As pointed out by Shaohua Wang, the merge of MDEV-13328 from
10.1 (5.6) to 10.2 (5.7) was performed incorrectly.
Let us always pass a non-NULL FlushObserver* when writing to
data files is desired.

FlushObserver::is_partial_flush(): Check if this is a bulk-load
(partial flush of the tablespace).

FlushObserver::is_interrupted(): Check for interrupt status.

buf_LRU_flush_or_remove_pages(): Instead of trx_t*, take
FlushObserver* as a parameter.

buf_flush_or_remove_pages(): Remove the parameters flush, trx.
If observer!=NULL, write out the data pages.
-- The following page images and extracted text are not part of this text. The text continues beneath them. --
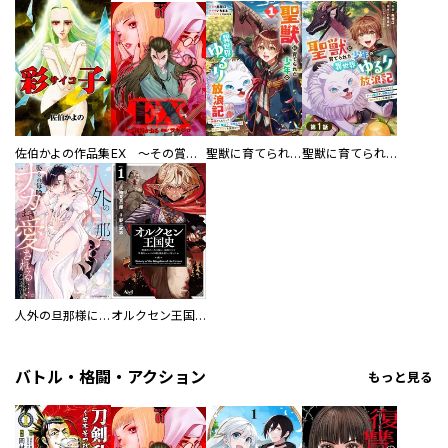
佐伯かよの作品集
EX ～その賞金稼ぎは、世界の出口を探す～【単行本版】
聖獣に育てられた少年の異世界ゆるり放浪記～神様からもらったチート魔法で、仲間たちとスローライフを満喫中～
聖獣に育てられた少年の異世界ゆるり放浪記～神様からもらったチート魔法で、仲間たちとスローライフを満喫中～【分冊版】
人外の旦那様に娶られ毎晩ナカまで愛される…。アンソロジー
オルクセン王国史
バトル・格闘・アクション
もっと見る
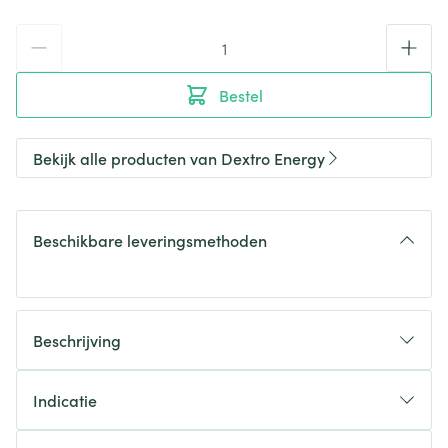
Aantal
Bestel
Bekijk alle producten van Dextro Energy
Beschikbare leveringsmethoden
Beschrijving
Indicatie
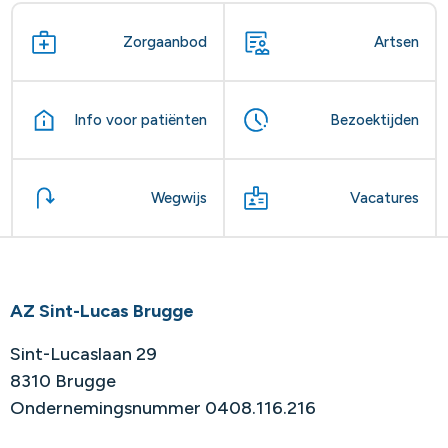
Zorgaanbod
Artsen
Info voor patiënten
Bezoektijden
Wegwijs
Vacatures
AZ Sint-Lucas Brugge
Sint-Lucaslaan 29
8310 Brugge
Ondernemingsnummer 0408.116.216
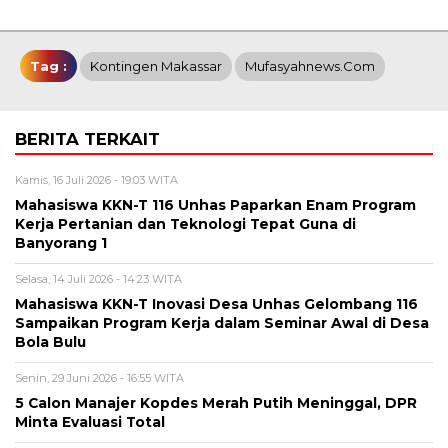
Tag :
Kontingen Makassar
Mufasyahnews.com
BERITA TERKAIT
Kamis, 16 Juli 2026 - 19:03 WITA
Mahasiswa KKN-T 116 Unhas Paparkan Enam Program
Kerja Pertanian dan Teknologi Tepat Guna di
Banyorang 1
Selasa, 14 Juli 2026 - 14:23 WITA
Mahasiswa KKN-T Inovasi Desa Unhas Gelombang 116
Sampaikan Program Kerja dalam Seminar Awal di Desa
Bola Bulu
Senin, 29 Juni 2026 - 16:55 WITA
5 Calon Manajer Kopdes Merah Putih Meninggal, DPR
Minta Evaluasi Total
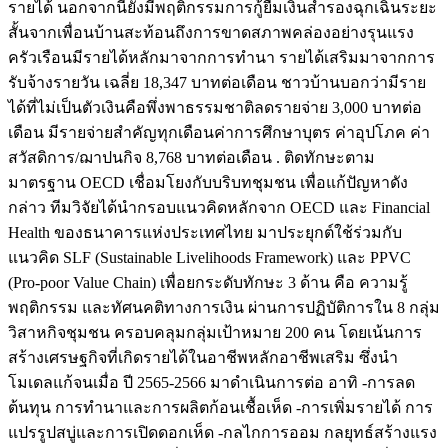
รายได้ นอกจากนี้ยังมีพฤติกรรมการกู้ยืมเงินสำรองฉุกเฉินระยะ
สั้นจากเพื่อนบ้านสะท้อนถึงการขาดสภาพคล่องอย่างรุนแรง
ครัวเรือนมีรายได้หลักมาจากการทำนา รายได้เสริมมาจากการ
รับจ้างรายวัน เฉลี่ย 18,347 บาทต่อเดือน ชาวบ้านบอกว่ามีราย
ได้ที่ไม่เป็นตัวเงินคือพึ่งพาธรรมชาติลดรายจ่าย 3,000 บาทต่อ
เดือน มีรายจ่ายสำคัญทุกเดือนค่าการศึกษาบุตร ค่าอุปโภค ค่า
สวัสดิการ/ฌาปนกิจ 8,768 บาทต่อเดือน . ติดทักษะตาม
มาตรฐาน OECD เชื่อมโยงกับบริบทชุมชน เพื่อแก้ปัญหาดัง
กล่าว ทีมวิจัยได้นำกรอบแนวคิดหลักจาก OECD และ Financial
Health ของธนาคารแห่งประเทศไทย มาประยุกต์ใช้ร่วมกับ
แนวคิด SLF (Sustainable Livelihoods Framework) และ PPVC
(Pro-poor Value Chain) เพื่อยกระดับทักษะ 3 ด้าน คือ ความรู้
พฤติกรรม และทัศนคติทางการเงิน ผ่านการปฏิบัติการใน 8 กลุ่ม
วิสาหกิจชุมชน ครอบคลุมกลุ่มเป้าหมาย 200 คน โดยเน้นการ
สร้างเศรษฐกิจที่เกิดรายได้ในอาชีพหลักอาชีพเสริม ซึ่งนำ
โมเดลแก้จนเมื่อ ปี 2565-2566 มาดำเนินการต่อ อาทิ -การลด
ต้นทุน การทำนาและการผลิตก้อนเชื้อเห็ด -การเพิ่มรายได้ การ
แปรรูปสบู่และการเปิดดอกเห็ด -กลไกการออม กลยุทธ์สร้างแรง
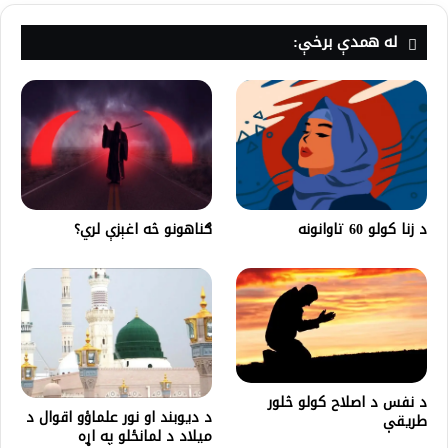
له همدې برخې:
د زنا کولو 60 تاوانونه
ګناهونو څه اغېزې لري؟
د نفس د اصلاح کولو څلور
د دیوبند او نور علماؤو اقوال د
طریقې
میلاد د لمانځلو په اړه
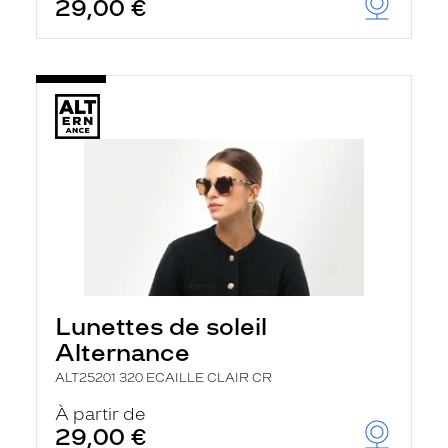
29,00 €
Lunettes de soleil
Alternance
ALT25201 320 ECAILLE CLAIR CR
À partir de
29,00 €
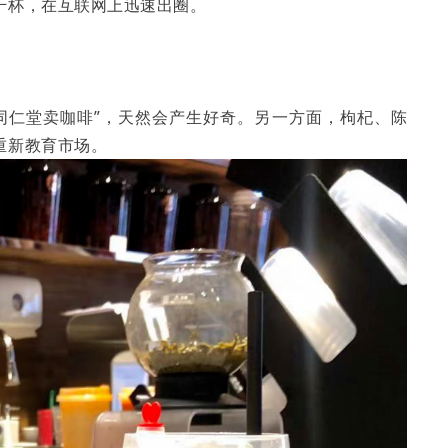
千杯，在互联网上迅速出圈。
同仁堂卖咖啡”，天然会产生好奇。另一方面，枸杞、陈
重新教育市场。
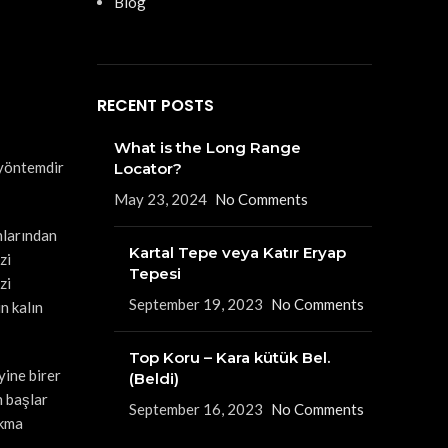
Blog
RECENT POSTS
What is the Long Range
 yöntemdir
Locator?
May 23, 2024
No Comments
nlarından
Kartal Tepe veya Katır Eryap
zi
Tepesi
zi
September 19, 2023
No Comments
in kalın
Top Koru – Kara kütük Bel.
yine birer
(Beldi)
n başlar
September 16, 2023
No Comments
akma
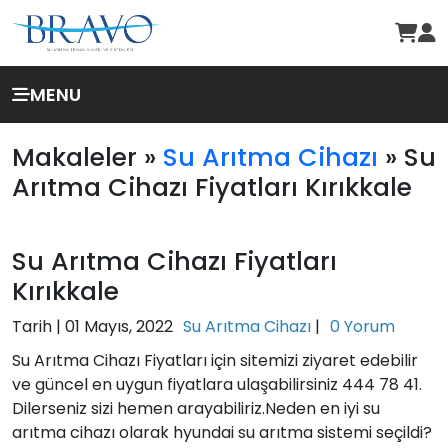
MENU
Makaleler »
Su Arıtma Cihazı
» Su
Arıtma Cihazı Fiyatları Kırıkkale
Su Arıtma Cihazı Fiyatları
Kırıkkale
Tarih |
01 Mayıs, 2022
Su Arıtma Cihazı
|
0 Yorum
Su Arıtma Cihazı Fiyatları için sitemizi ziyaret edebilir
ve güncel en uygun fiyatlara ulaşabilirsiniz 444 78 41.
Dilerseniz sizi hemen arayabiliriz.Neden en iyi su
arıtma cihazı olarak hyundai su arıtma sistemi seçildi?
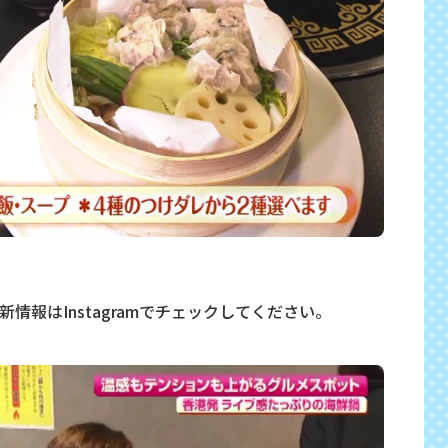
情報はInstagramでチェックしてください。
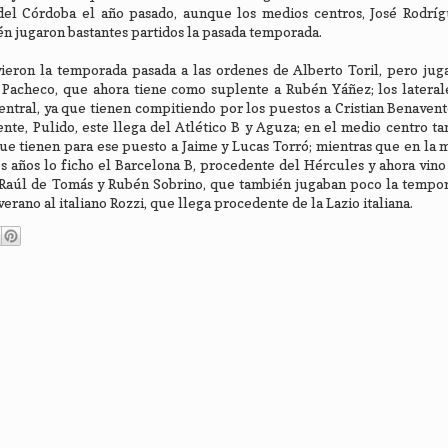
del Córdoba el año pasado, aunque los medios centros, José Rodrí
n jugaron bastantes partidos la pasada temporada.
eron la temporada pasada a las ordenes de Alberto Toril, pero jug
 Pacheco, que ahora tiene como suplente a Rubén Yáñez; los lateral
ntral, ya que tienen compitiendo por los puestos a Cristian Benaven
ente, Pulido, este llega del Atlético B y Aguza; en el medio centro t
ue tienen para ese puesto a Jaime y Lucas Torró; mientras que en la 
 años lo ficho el Barcelona B, procedente del Hércules y ahora vino
, Raúl de Tomás y Rubén Sobrino, que también jugaban poco la tempo
rano al italiano Rozzi, que llega procedente de la Lazio italiana.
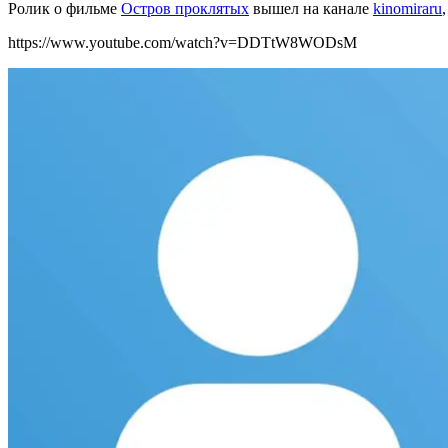
Ролик о фильме
Остров проклятых
вышел на канале
kinomiraru
https://www.youtube.com/watch?v=DDTtW8WODsM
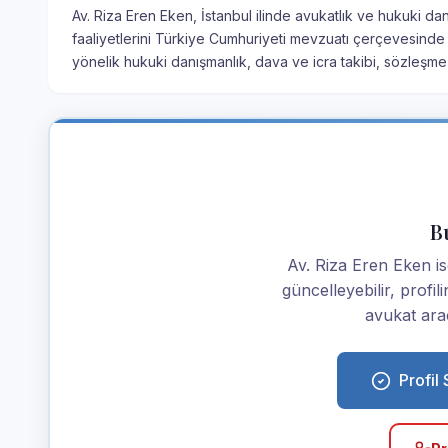
Av. Riza Eren Eken, İstanbul ilinde avukatlık ve hukuki da
faaliyetlerini Türkiye Cumhuriyeti mevzuatı çerçevesinde 
yönelik hukuki danışmanlık, dava ve icra takibi, sözleşme
Bu
Av. Riza Eren Eken isen
güncelleyebilir, profi
avukat araç
Profil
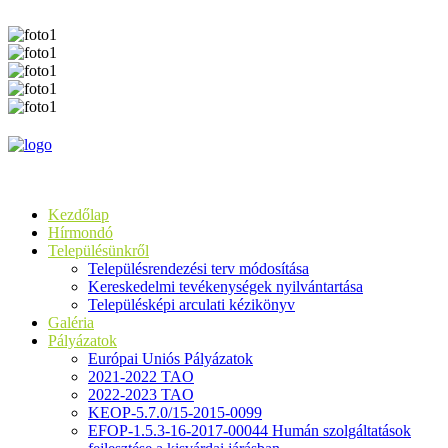
Kezdőlap
Hírmondó
Településünkről
Településrendezési terv módosítása
Kereskedelmi tevékenységek nyilvántartása
Településképi arculati kézikönyv
Galéria
Pályázatok
Európai Uniós Pályázatok
2021-2022 TAO
2022-2023 TAO
KEOP-5.7.0/15-2015-0099
EFOP-1.5.3-16-2017-00044 Humán szolgáltatások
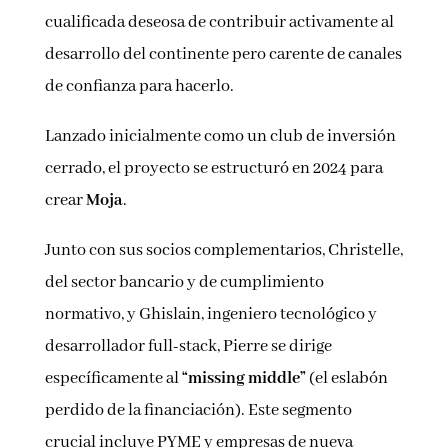
cualificada deseosa de contribuir activamente al
desarrollo del continente pero carente de canales
de confianza para hacerlo.
Lanzado inicialmente como un club de inversión
cerrado, el proyecto se estructuró en 2024 para
crear
Moja
.
Junto con sus socios complementarios, Christelle,
del sector bancario y de cumplimiento
normativo, y Ghislain, ingeniero tecnológico y
desarrollador full-stack, Pierre se dirige
específicamente al
“missing middle”
(el eslabón
perdido de la financiación). Este segmento
crucial incluye PYME y empresas de nueva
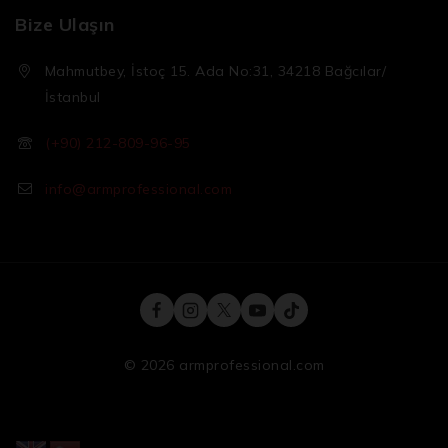
Bize Ulaşın
Mahmutbey, İstoç 15. Ada No:31, 34218 Bağcılar/
İstanbul
(+90) 212-809-96-95
info@armprofessional.com
© 2026 armprofessional.com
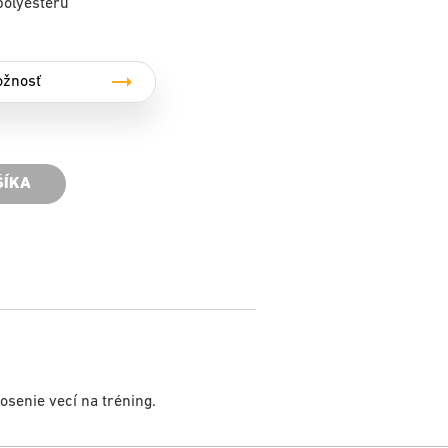
polyesteru
ŠÍKA
senie vecí na tréning.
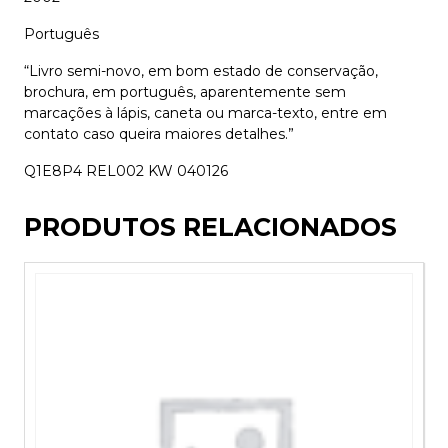
Português
“Livro semi-novo, em bom estado de conservação,
brochura, em português, aparentemente sem
marcações à lápis, caneta ou marca-texto, entre em
contato caso queira maiores detalhes.”
Q1E8P4 REL002 KW 040126
PRODUTOS RELACIONADOS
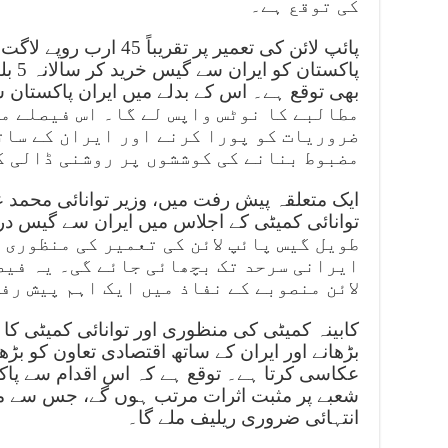
کی توقع ہے۔
پائپ لائن کی تعمیر پر تقری
پاکست
مطالبے کا نوٹس واپس لے گا۔ اس فیصلے م
ضروریات کو پورا کرنے اور ایران کے سات
مضبوط بنانے کی کوششوں پر روشنی ڈالی گ
ایک متعلقہ پیش رفت میں، وزیر توانائی محمد 
طویل گیس پائپ لائن کی تعمیر کی منظوری د
ایرانی سرحد تک بچھائی جائے گی۔ یہ فیص
لائن منصوبے کے نفاذ میں ایک اہم پیش رف
کابینہ کمیٹی کی منظوری اور توانائی کمیٹی کا
بڑھانے اور ایران کے ساتھ اقتصادی تعاون کو ب
عکاسی کرتا ہے۔ توقع ہے کہ اس اقدام سے پاک
شعبے پر مثبت اثرات مرتب ہوں گے، جس سے ملک
انتہائی ضروری ریلیف ملے گا۔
Use the new predicate
observer->is_partial() to distinguish a partial tablespace flush
(after bulk-loading) from a full tablespace flush (export).
Return a bool (whether all pages were removed from the flush_list).

buf_flush_dirty_pages(): Remove the parameter trx.
---
 storage/innobase/buf/buf0flu.cc     |   6 +-
 storage/innobase/buf/buf0lru.cc     | 119 +++++++++++++++---------------------
 storage/innobase/fil/fil0fil.cc     |   5 +-
 storage/innobase/include/buf0flu.h  |  11 +++-
 storage/innobase/include/buf0lru.h  |   7 ++-
 storage/innobase/row/row0import.cc  |  15 +++--
 storage/innobase/row/row0quiesce.cc |   5 +-
 storage/innobase/srv/srv0start.cc   |  11 ++--
 8 files changed, 85 insertions(+), 94 deletions(-)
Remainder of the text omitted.